“内門弟子獲得第一名可以得到下品靈器一件,築基丹一顆,可挑選随意堂,紫雲閣,煉丹堂,煉器堂四名堂主其一爲師,第二到五名可以的築基丹一顆,挑一名堂主爲師,第六名到第十名皆是可以得到築基丹一顆。”
“什麽,築基丹。”聽到這個名詞,衆人都瘋狂了,要知道築基丹可是稀缺物品,面臨着肉多狼少的局面,有多少人爲了一顆築基丹争得頭破血流,有多少人卡在練氣十層而無法突破。
而築基丹的幾味主藥材也隻有在洞天福地才可以得到。所以使得築基丹的産量受到限制。
“大哥,築基丹是怎麽回事?”範曉東也被這築基丹引起了興趣,于是問道。
黃天龍壓住心中的火熱,扭過頭來小聲說道“築基丹可以使得練氣十層的高手,增加一定的幾率突破築基期,可以說是不可缺少的靈丹,如果有機會,可一定不要放棄獲得築基丹的機會。”黃天龍又交代了一句,便有把目光移到了廣場上。
“築基丹,看來有機會一定要得到一顆了。”範曉東心中想到。
接着謝建又說話了,“沒錯這次門派加大了獎勵的制度,大家一定要好好應對,外門第一名一顆築基丹,一件上品法器,可拜這評委台上其他六名長老其一爲師,第二名到第五名一顆築基丹,一件中品法器可拜六名長老其一爲師,其餘剩下十五名皆是可以得築基丹一顆。至于雜役弟子,皆可獲得下品法器一件,培元丹一百顆。”
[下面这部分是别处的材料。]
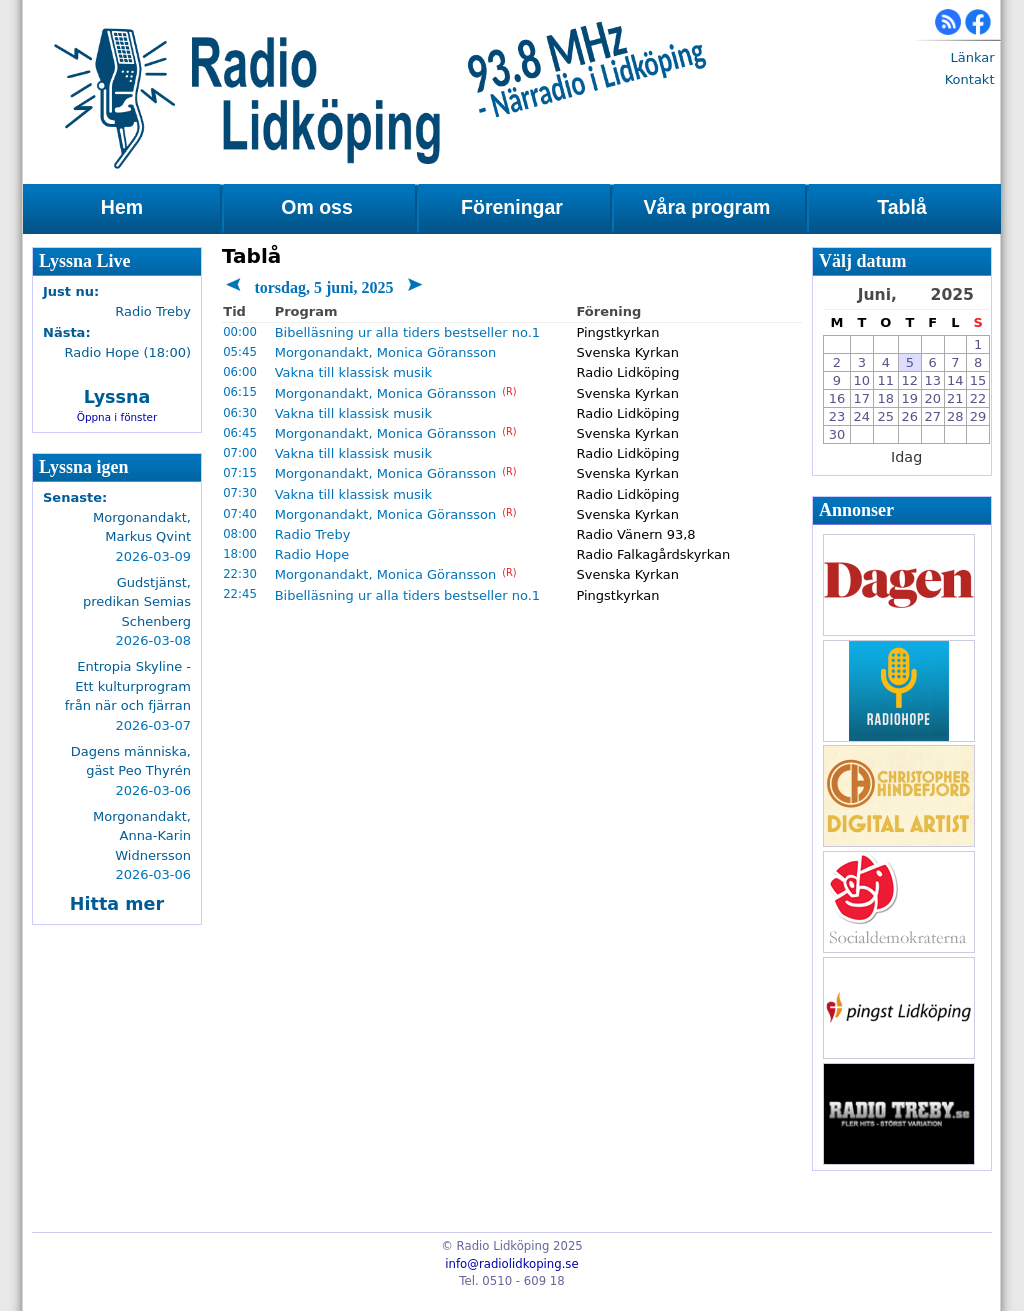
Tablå (901, 207)
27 (932, 416)
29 (978, 416)
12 (910, 380)
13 (932, 380)
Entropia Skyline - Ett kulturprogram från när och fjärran (128, 686)
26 (910, 416)
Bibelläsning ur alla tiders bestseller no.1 (407, 332)
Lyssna (117, 397)
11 (886, 380)
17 (862, 398)
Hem (122, 207)
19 (910, 398)
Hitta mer (117, 904)
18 (886, 398)
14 (955, 380)
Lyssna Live (85, 261)
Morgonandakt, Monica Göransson (386, 352)
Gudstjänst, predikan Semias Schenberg (137, 602)
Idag (906, 457)
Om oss (317, 207)
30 (837, 434)
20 (932, 398)
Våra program (707, 207)
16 (837, 398)
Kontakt (970, 79)
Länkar (972, 57)
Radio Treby (313, 534)
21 (955, 398)
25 (886, 416)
至于拜長老爲師範曉東到沒有多在意,隻是他聽到前二十名都有獲得築基丹,讓他高興不已,這說明獲得築基丹的概率還是很大的。不過他的目光還是投向了評委台。
“怎麽可是?”範曉東看到了不可思議的事,剛才他也沒在意,現在他竟然發現,當日在**閣見到的那位行将就木,時日不多的老者竟然也在評委台上,看那樣子,地位應該不低。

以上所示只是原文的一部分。